Eventually, Patrick escaped and made his way home, where his family pleaded with him never to leave them again. Despite the humiliation and pain he experienced in Ireland, in a “vision of the night” he heard the “voice of the Irish” pleading with him to return to Ireland and share the Gospel with them.   

In preparation for his mission, Patrick  studied for the priesthood, probably at the monastery of Lérins off the coast of Provence.[2]  Before returning to Ireland, probably in the second half of the 5th century, he was ordained a bishop.

It wasn’t an easy mission.  He tells us that he “journeyed everywhere in many dangers, even to the farthest region beyond which there lived nobody.”[3]  But he rejoiced “to see the flock of the Lord in Ireland grow splendidly.” [4] Without persecution or violence, the faith took such deep roots in Ireland that “sons and daughters of kings became monks and virgins of Christ.”[5]
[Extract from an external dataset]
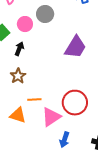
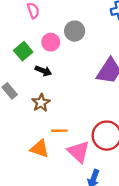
black arrow: (19, 49) -> (43, 71), turned 88
pink triangle: (51, 117) -> (79, 152), turned -45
According to the Oxford  historian, Charles-Edwards, by the second half of the sixth century the conversion of Ireland had been achieved.  Columban who was born in 543 AD contrasted “the flourishing Christianity in Ireland with the half-heartedness of Gaul.”[6] Patrick was so successful as a missionary mainly because of the integrity of his own life and the fact that he respected the people among whom he preached the Gospel.  This form of  missionary witness is as relevant today as it was in Patrick’s time.

[1]  “1.2m children trafficked each year: report,” http://www.abc.net.au/news/2009-08-13/12m-children-trafficked-each-year-report/1390058.

[2] M T Charles-Edward,  2,000, Early Christian Ireland, Cambridge University Press,  page 224.

[3] T. W  Moody and FX Martin; (ed), The Course of Irish History,  Chapter 4, Tomás Ó Fiaich “The Beginnings of Christianity, 5th and 6th Centuries,  Dublin, 2001, page 43.

[4] ibid

[5] ibid

[6]M T Charles-Edwards, op. cit., page 240.